If I was Tendulkar, I reckon I'd still carry on.
He strikes me as being like that guy in the office who still works there even though he passed the retirement age a few years back; he continues doing his job because it's all the life he knows and the thought of not waking up in the morning and having a job to go to terrifies him.
Tendulkar's been involved in First Class cricket since he was 15 - he's spent 24 out of the 39 years he's been on the planet involved in cricket at the highest level. All of his other fab 4 contemporaries made their FC debuts as teens (and Ganguly his international debut at 19) but they would have had fairly normal lives as late teens/early 20s young men. Dravid, Laxman and Ganguly all made their Test debuts at the age of 23, by which point Tendulkar had been on the scene for about 40 Test matches and god knows how many ODIs.

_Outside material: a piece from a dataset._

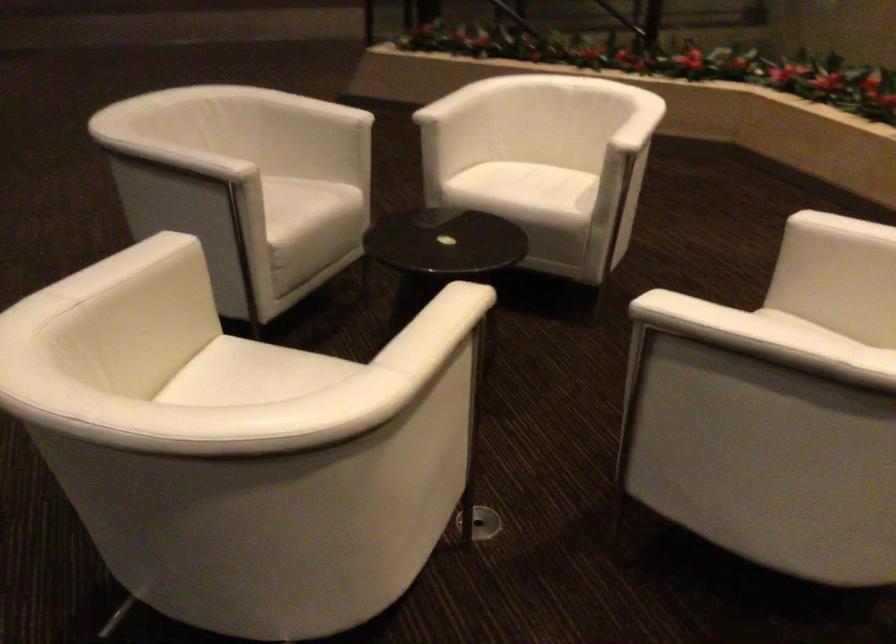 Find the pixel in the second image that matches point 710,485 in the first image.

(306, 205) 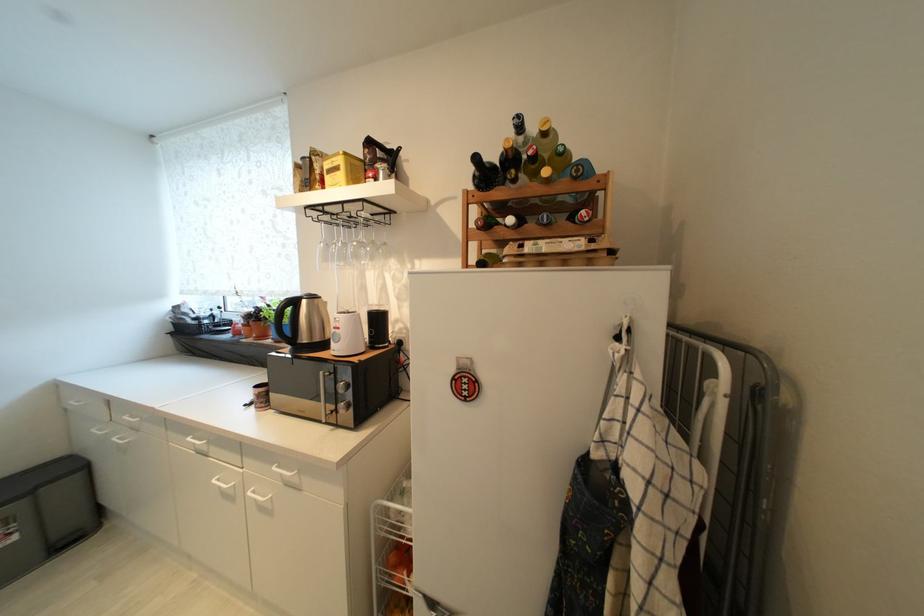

Besides, Tendulkar has a level of fame and adulation above and beyond that experienced by any of his team-mates. They're all superstars in their own right, but you get the feeling that Dravid, Laxman and even Ganguly can have some sort of a normal life now that they're retired. Tendulkar, by all accounts, has to take to wearing disguises just to go to the movies and takes his cars out for a spin in the middle of the night because it's the only time he'll get some peace and quiet in order to do so. Given how iconic Tendulkar is in India, I can't see that changing once he's given up playing cricket. The life of a cricketer is all Tendulkar has known for almost a quarter of a century, and giving up playing cricket won't just allow him to lead an ordinary life all of a sudden.

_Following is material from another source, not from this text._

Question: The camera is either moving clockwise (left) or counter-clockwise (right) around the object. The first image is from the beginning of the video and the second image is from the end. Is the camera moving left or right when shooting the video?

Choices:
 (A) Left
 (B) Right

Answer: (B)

Ricky Ponting might look at his kids, think to himself "yeah, I've had a good run as a Test cricketer, I can't really be bothered any more, I've been struggling to hit the ****ing thing recently, maybe it's time to move on and spend a bit more time with my wife and kids instead of ****ing off on tour for 6 months of the year" and decide to chuck it, but I don't think Tendulkar has that as an option, and his status as a child prodigy IMO means that he perhaps lacks the perspective to consider his life without cricket.